- [How to complete this task]:
An exact copy of the entries below is required, with all pictures removed.
Start of The records
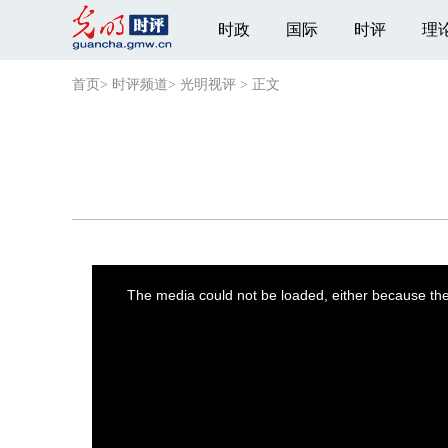
时政
国际
时评
理
首页
>
时评频道
>
光明视评
>
正文
This
is
a
The media could not be loaded, either because the 
modal
window.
End of The records
- [Finished exercise]:
时政
国际
时评
理
首页
>
时评频道
>
光明视评
>
正文
This
is
a
The media could not be loaded, either because the 
modal
window.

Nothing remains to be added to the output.